[Page images and extracted text]
::::
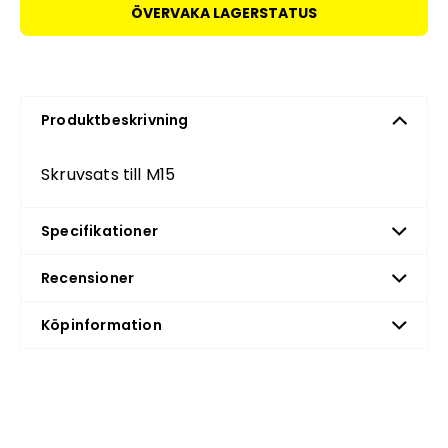
ÖVERVAKA LAGERSTATUS
Produktbeskrivning
Skruvsats till M15
Specifikationer
Recensioner
Köpinformation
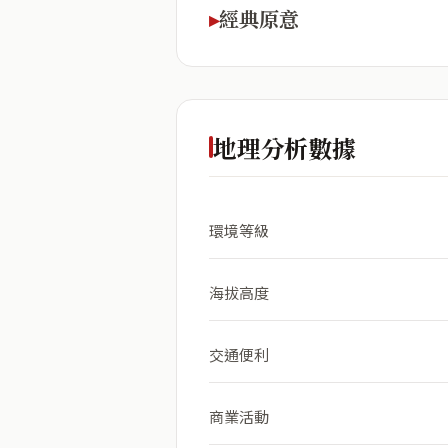
經典原意
地理分析數據
環境等級
海拔高度
交通便利
商業活動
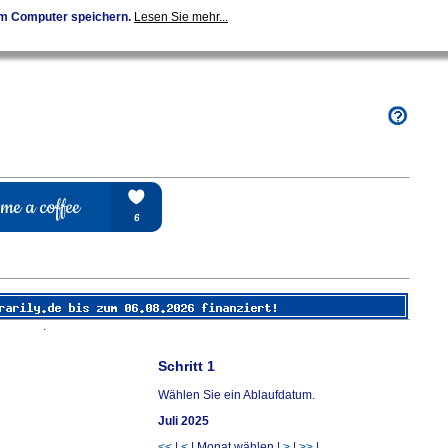
em Computer speichern.
Lesen Sie mehr...
.
Schritt 1
Wählen Sie ein Ablaufdatum.
Juli 2025
<<
|
<
| Monat wählen |
>
|
>>
|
::::
* **Task to complete**
In the records above, return precisely the line containing "em Computer speichern." and each line that comes after it, up to the final one.

* **Written solution**
em Computer speichern.
Lesen Sie mehr...
.
Schritt 1
Wählen Sie ein Ablaufdatum.
Juli 2025
<<
|
<
| Monat wählen |
>
|
>>
|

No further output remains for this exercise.